(Information begins)

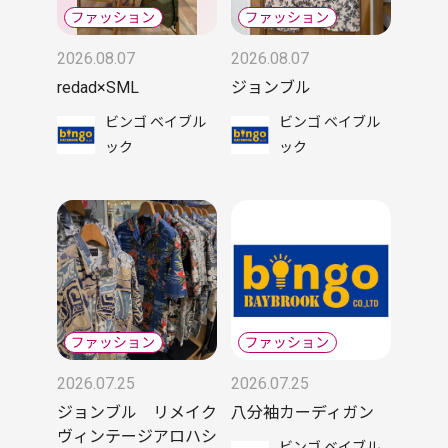
2026.08.07
2026.08.07
redad×SML
ジョンブル
ビンゴ ベイブル
ビンゴ ベイブル
ック
ック
2026.07.25
2026.07.25
ジョンブル リメイク
八分袖カーディガン
ヴィンテージアロハシ
ビンゴ ベイブル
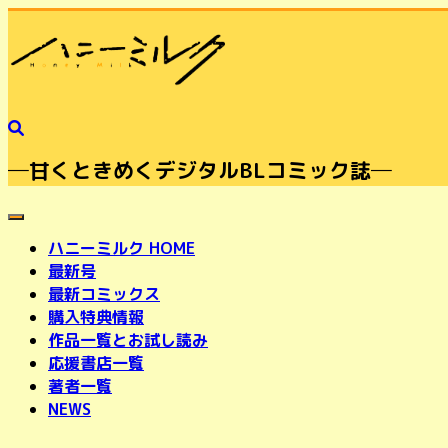
─甘くときめくデジタルBLコミック誌─
toggle navigation
ハニーミルク HOME
最新号
最新コミックス
購入特典情報
作品一覧とお試し読み
応援書店一覧
著者一覧
NEWS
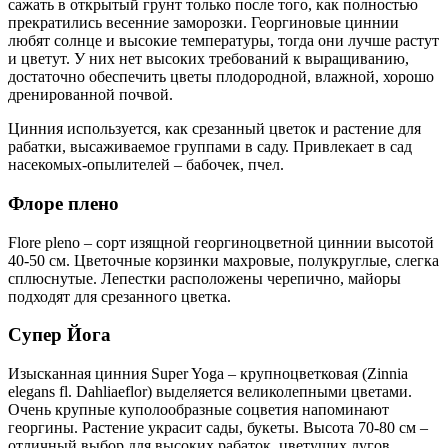
сажать в открытый грунт только после того, как полностью
прекратились весенние заморозки. Георгиновые циннии
любят солнце и высокие температуры, тогда они лучше растут
и цветут. У них нет высоких требований к выращиванию,
достаточно обеспечить цветы плодородной, влажной, хорошо
дренированной почвой.
Цинния используется, как срезанный цветок и растение для
рабатки, высаживаемое группами в саду. Привлекает в сад
насекомых-опылителей – бабочек, пчел.
Флоре плено
Flore pleno – сорт изящной георгиноцветной циннии высотой
40-50 см. Цветочные корзинки махровые, полукруглые, слегка
сплюснутые. Лепестки расположены черепично, майоры
подходят для срезанного цветка.
Супер Йога
Изысканная цинния Super Yoga – крупноцветковая (Zinnia
elegans fl. Dahliaeflor) выделяется великолепными цветами.
Очень крупные куполообразные соцветия напоминают
георгины. Растение украсит сады, букеты. Высота 70-80 см –
отличный выбор для высоких рабаток, цветущих лугов.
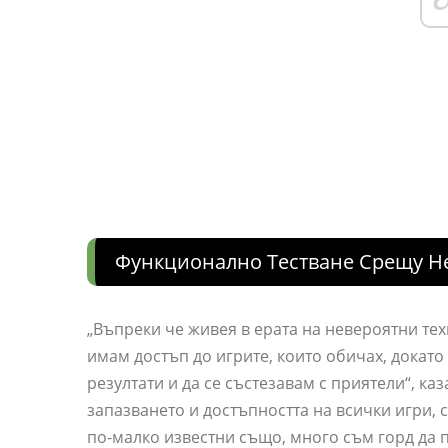
Функционално Тестване Срещу Н
„Въпреки че живея в ерата на невероятни тех
имам достъп до игрите, които обичах, докато 
резултати и да се състезавам с приятели“, к
запазването и достъпността на всички игри,
по-малко известни също, много съм горд да 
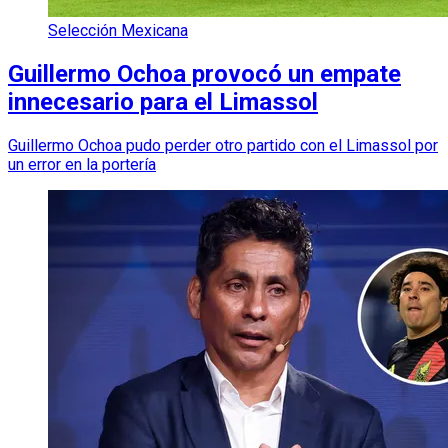
Selección Mexicana
Guillermo Ochoa provocó un empate
innecesario para el Limassol
Guillermo Ochoa pudo perder otro partido con el Limassol por
un error en la portería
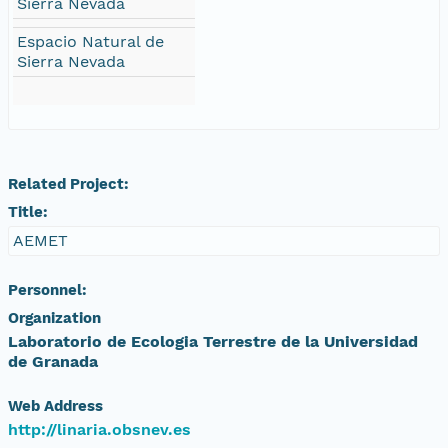
Sierra Nevada
Espacio Natural de
Sierra Nevada
Related Project:
Title:
AEMET
Personnel:
Organization
Laboratorio de Ecologia Terrestre de la Universidad
de Granada
Web Address
http://linaria.obsnev.es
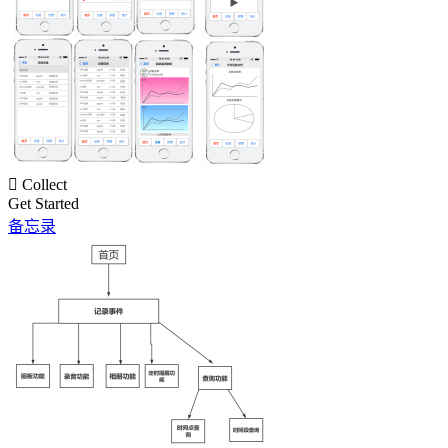

Collect
Get Started
备忘录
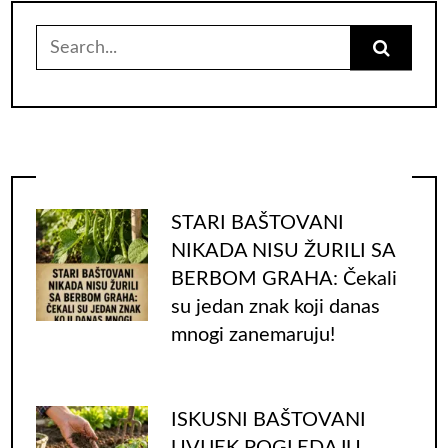
Search
for:
STARI BAŠTOVANI
NIKADA NISU ŽURILI SA
BERBOM GRAHA: Čekali
su jedan znak koji danas
mnogi zanemaruju!
ISKUSNI BAŠTOVANI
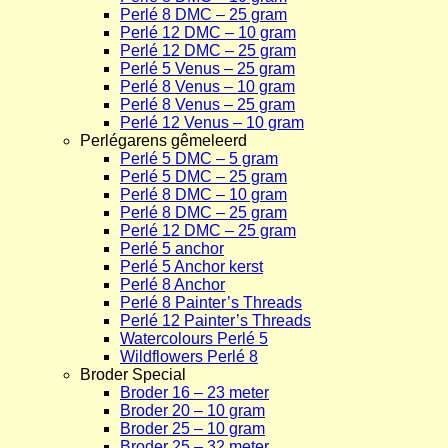
Perlé 8 DMC – 25 gram
Perlé 12 DMC – 10 gram
Perlé 12 DMC – 25 gram
Perlé 5 Venus – 25 gram
Perlé 8 Venus – 10 gram
Perlé 8 Venus – 25 gram
Perlé 12 Venus – 10 gram
Perlégarens gêmeleerd
Perlé 5 DMC – 5 gram
Perlé 5 DMC – 25 gram
Perlé 8 DMC – 10 gram
Perlé 8 DMC – 25 gram
Perlé 12 DMC – 25 gram
Perlé 5 anchor
Perlé 5 Anchor kerst
Perlé 8 Anchor
Perlé 8 Painter’s Threads
Perlé 12 Painter’s Threads
Watercolours Perlé 5
Wildflowers Perlé 8
Broder Special
Broder 16 – 23 meter
Broder 20 – 10 gram
Broder 25 – 10 gram
Broder 25 – 32 meter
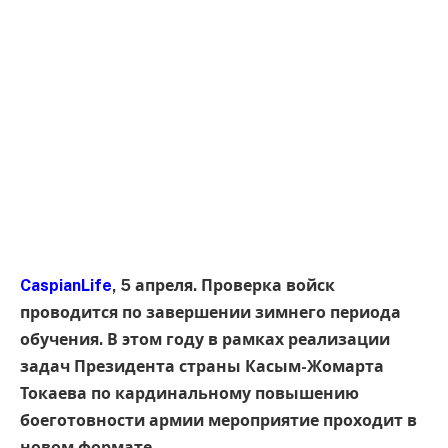
CaspianLife
, 5 апреля. Проверка войск
проводится по завершении зимнего периода
обучения. В этом году в рамках реализации
задач Президента страны Касым-Жомарта
Токаева по кардинальному повышению
боеготовности армии мероприятие проходит в
новом формате.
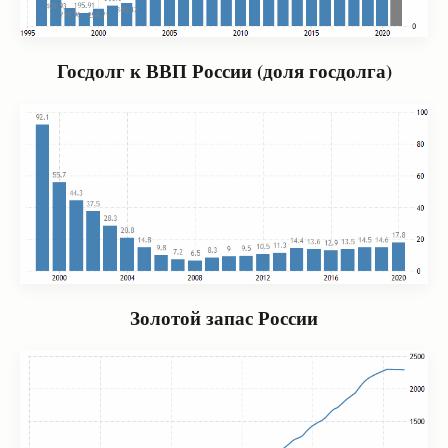
Госдолг к ВВП России (доля госдолга)
Золотой запас России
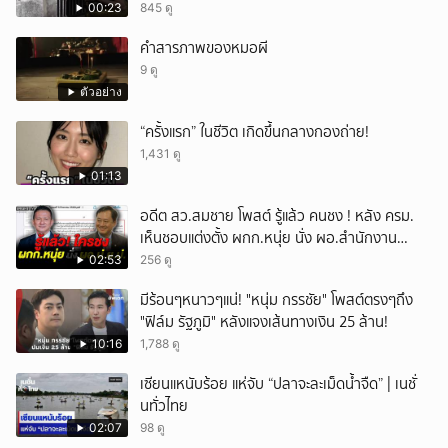
00:23
845 ดู
คำสารภาพของหมอผี
9 ดู
ตัวอย่าง
“ครั้งแรก” ในชีวิต เกิดขึ้นกลางกองถ่าย!
1,431 ดู
01:13
อดีต สว.สมชาย โพสต์ รู้แล้ว คนชง ! หลัง ครม.
เห็นชอบแต่งตั้ง ผกก.หนุ่ย นั่ง ผอ.สำนักงาน
ป.ย.ป.
02:53
256 ดู
มีร้อนๆหนาวๆแน่! "หนุ่ม กรรชัย" โพสต์ตรงๆถึง
"ฟิล์ม รัฐภูมิ" หลังแจงเส้นทางเงิน 25 ล้าน!
10:16
1,788 ดู
เซียนแหนับร้อย แห่จับ “ปลาจะละเม็ดน้ำจืด” | เนชั่
นทั่วไทย
02:07
98 ดู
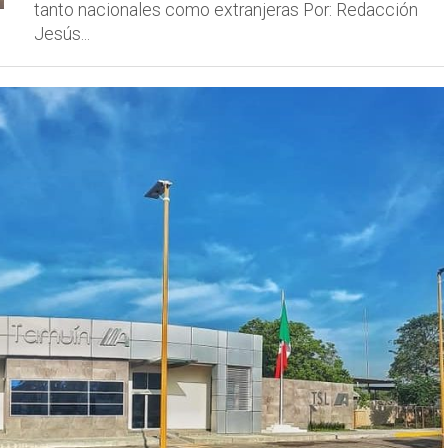
tanto nacionales como extranjeras Por: Redacción
Jesús...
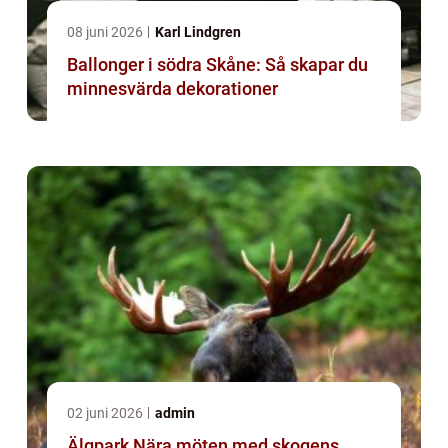
08 juni 2026
Karl Lindgren
Ballonger i södra Skåne: Så skapar du
minnesvärda dekorationer
02 juni 2026
admin
Älgpark Nära möten med skogens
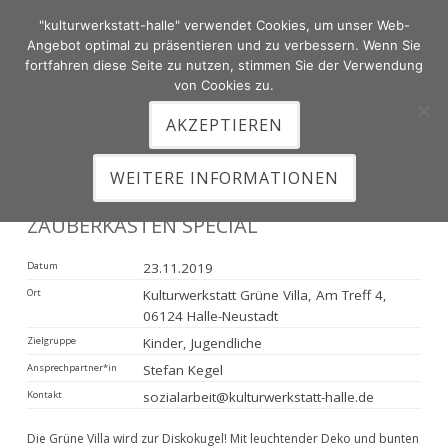
"kulturwerkstatt-halle" verwendet Cookies, um unser Web-
Zum
Angebot optimal zu präsentieren und zu verbessern. Wenn Sie
Inhalt
fortfahren diese Seite zu nutzen, stimmen Sie der Verwendung
von Cookies zu.
springen
AKZEPTIEREN
HAUPTMENÜ
WEITERE INFORMATIONEN
ZAUBERKASTEN SPECIAL
Datum
23.11.2019
Ort
Kulturwerkstatt Grüne Villa, Am Treff 4,
06124 Halle-Neustadt
Zielgruppe
Kinder, Jugendliche
Ansprechpartner*in
Stefan Kegel
Kontakt
sozialarbeit@kulturwerkstatt-halle.de
Die Grüne Villa wird zur Diskokugel! Mit leuchtender Deko und bunten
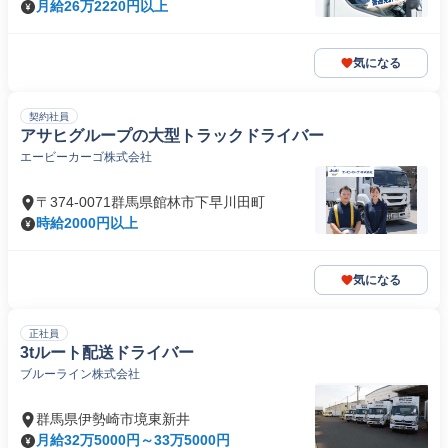
月給26万2220円以上
気になる
契約社員
アサヒグループの大型トラックドライバー
エービーカーゴ株式会社
〒374-0071群馬県館林市下早川田町
時給2000円以上
気になる
正社員
3tルート配送ドライバー
ブルーライン株式会社
群馬県伊勢崎市境東新井
月給32万5000円～33万5000円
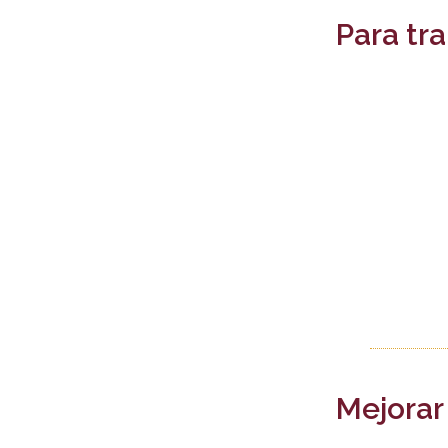
Para tra
Mejorar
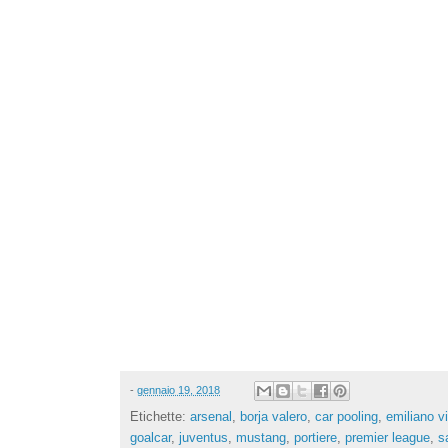
-
gennaio 19, 2018
Etichette:
arsenal
,
borja valero
,
car pooling
,
emiliano v
goalcar
,
juventus
,
mustang
,
portiere
,
premier league
,
s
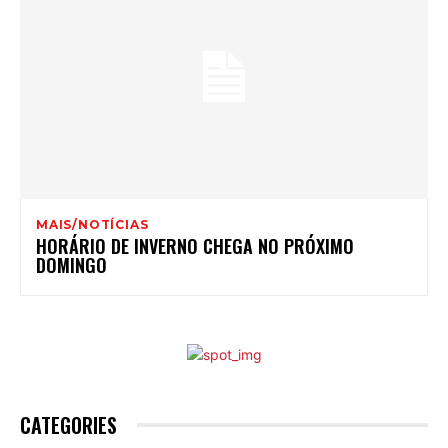
MAIS/NOTÍCIAS
HORÁRIO DE INVERNO CHEGA NO PRÓXIMO
DOMINGO
CATEGORIES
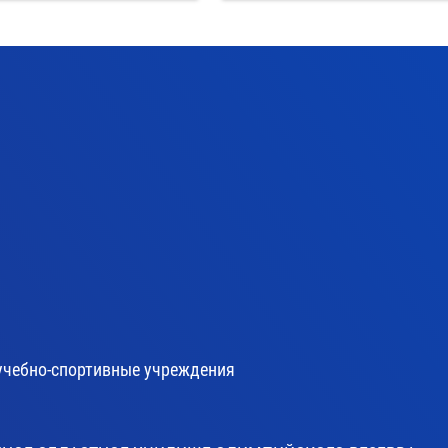
учебно-спортивные учреждения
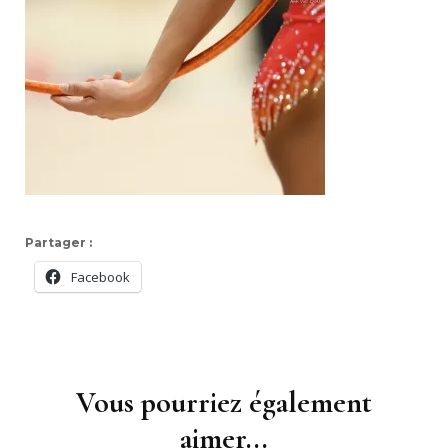
Partager :
Facebook
Navigation
d'article
Vous pourriez également
aimer...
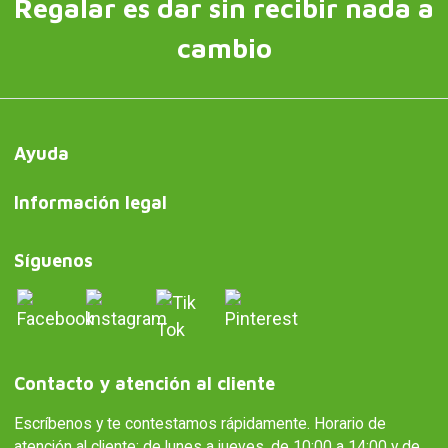
Regalar es dar sin recibir nada a
cambio
Ayuda
Información legal
Síguenos
Contacto y atención al cliente
Escríbenos y te contestamos rápidamente. Horario de
atención al cliente: de lunes a jueves, de 10:00 a 14:00 y de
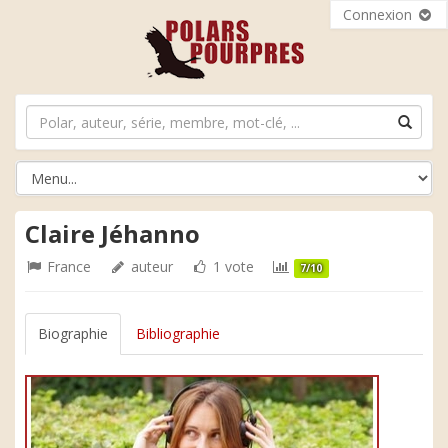
Connexion
Claire Jéhanno
France
auteur
1 vote
7/10
Biographie
Bibliographie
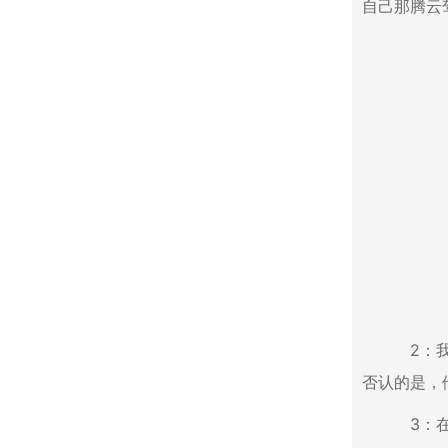
自己那腾云
2：我们发
否认的是，
3：在学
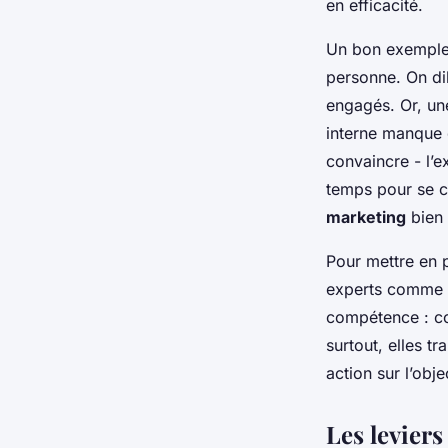
en efficacité.
Un bon exemple 
personne. On di
engagés. Or, une
interne manque d
convaincre - l’e
temps pour se c
marketing
bien 
Pour mettre en 
experts comme
compétence : com
surtout, elles t
action sur l’obj
Les levier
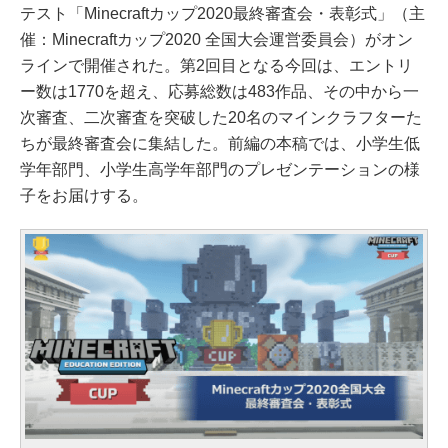
テスト「Minecraftカップ2020最終審査会・表彰式」（主
催：Minecraftカップ2020 全国大会運営委員会）がオン
ラインで開催された。第2回目となる今回は、エントリ
ー数は1770を超え、応募総数は483作品、その中から一
次審査、二次審査を突破した20名のマインクラフターた
ちが最終審査会に集結した。前編の本稿では、小学生低
学年部門、小学生高学年部門のプレゼンテーションの様
子をお届けする。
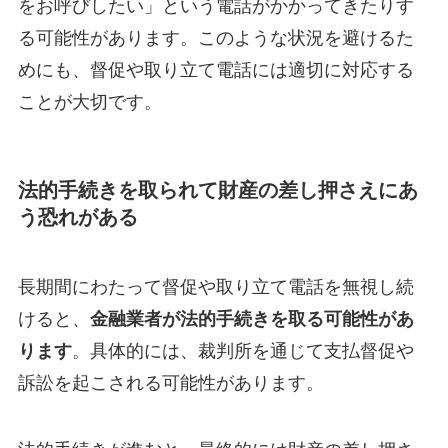
をお呼びしたい」という電話がかかってきたりす
る可能性があります。このような状況を避けるた
めにも、督促や取り立て電話には適切に対応する
ことが大切です。
法的手続きを取られて財産の差し押さえにあ
う恐れがある
長期間にわたって督促や取り立て電話を無視し続
けると、
金融業者が法的手続きを取る可能性があ
ります
。具体的には、裁判所を通じて支払督促や
訴訟を起こされる可能性があります。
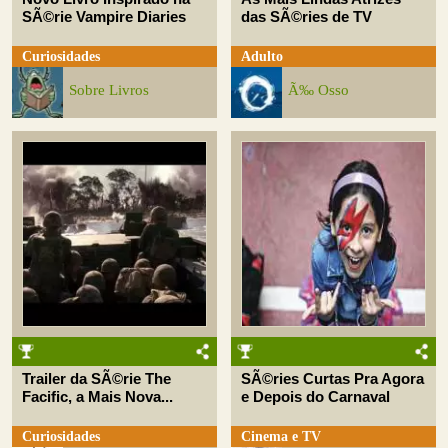
SÃ©rie Vampire Diaries
das SÃ©ries de TV
Curiosidades
Adulto
Sobre Livros
Ã‰ Osso
Trailer da SÃ©rie The
SÃ©ries Curtas Pra Agora
Facific, a Mais Nova...
e Depois do Carnaval
Curiosidades
Cinema e TV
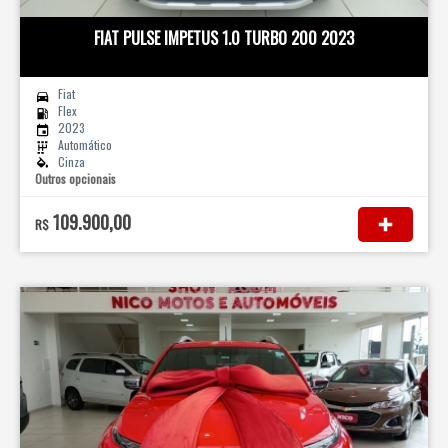
FIAT PULSE IMPETUS 1.0 TURBO 200 2023
Fiat
Flex
2023
Automático
Cinza
Outros opcionais
109.900,00
R$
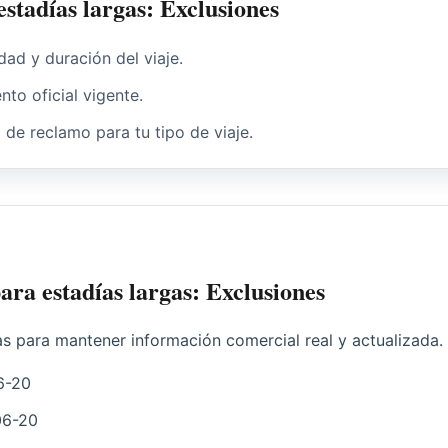
tadías largas: Exclusiones
dad y duración del viaje.
nto oficial vigente.
o de reclamo para tu tipo de viaje.
ara estadías largas: Exclusiones
as para mantener información comercial real y actualizada.
6-20
06-20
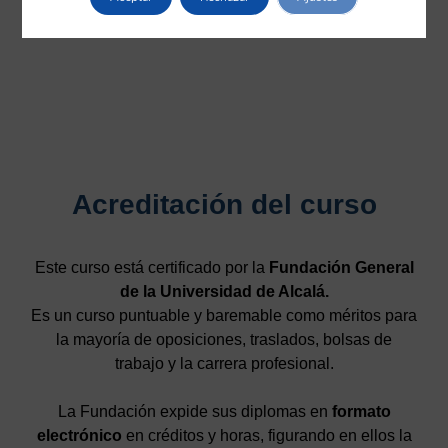
Acreditación del curso
Este curso está certificado por la
Fundación General
de la Universidad de Alcalá.
Es un curso puntuable y baremable como méritos para
la mayoría de oposiciones, traslados, bolsas de
trabajo y la carrera profesional.
La Fundación expide sus diplomas en
formato
electrónico
en créditos y horas, figurando en ellos la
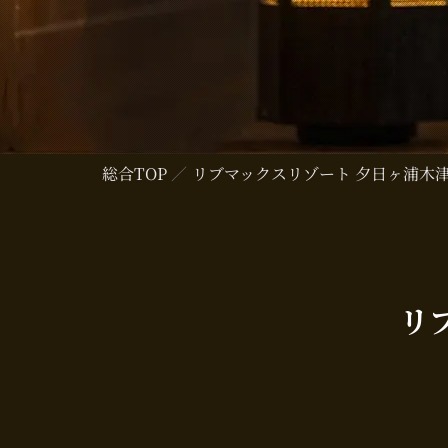
総合TOP
リブマックスリゾート 夕日ヶ浦木
リ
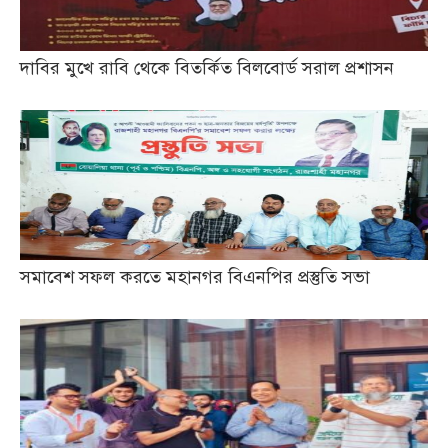
দাবির মুখে রাবি থেকে বিতর্কিত বিলবোর্ড সরাল প্রশাসন
সমাবেশ সফল করতে মহানগর বিএনপির প্রস্তুতি সভা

(Information ends)

What you should do: Output only these lines, word for word: the line containing "SÃ©ries Curtas Pra Agora" and every line after it through the last line of the data. Omit the pictures.

Task response:
SÃ©ries Curtas Pra Agora
Facific, a Mais Nova...
e Depois do Carnaval
Curiosidades
Cinema e TV
FIAT PULSE IMPETUS 1.0 TURBO 200 2023
Fiat
Flex
2023
Automático
Cinza
Outros opcionais
109.900,00
R$
tadías largas: Exclusiones
dad y duración del viaje.
nto oficial vigente.
o de reclamo para tu tipo de viaje.
ara estadías largas: Exclusiones
as para mantener información comercial real y actualizada.
6-20
06-20
Acreditación del curso
Este curso está certificado por la
Fundación General
de la Universidad de Alcalá.
Es un curso puntuable y baremable como méritos para
la mayoría de oposiciones, traslados, bolsas de
trabajo y la carrera profesional.
La Fundación expide sus diplomas en
formato
electrónico
en créditos y horas, figurando en ellos la
総合TOP
リブマックスリゾート 夕日ヶ浦木
リ
দাবির মুখে রাবি থেকে বিতর্কিত বিলবোর্ড সরাল প্রশাসন
সমাবেশ সফল করতে মহানগর বিএনপির প্রস্তুতি সভা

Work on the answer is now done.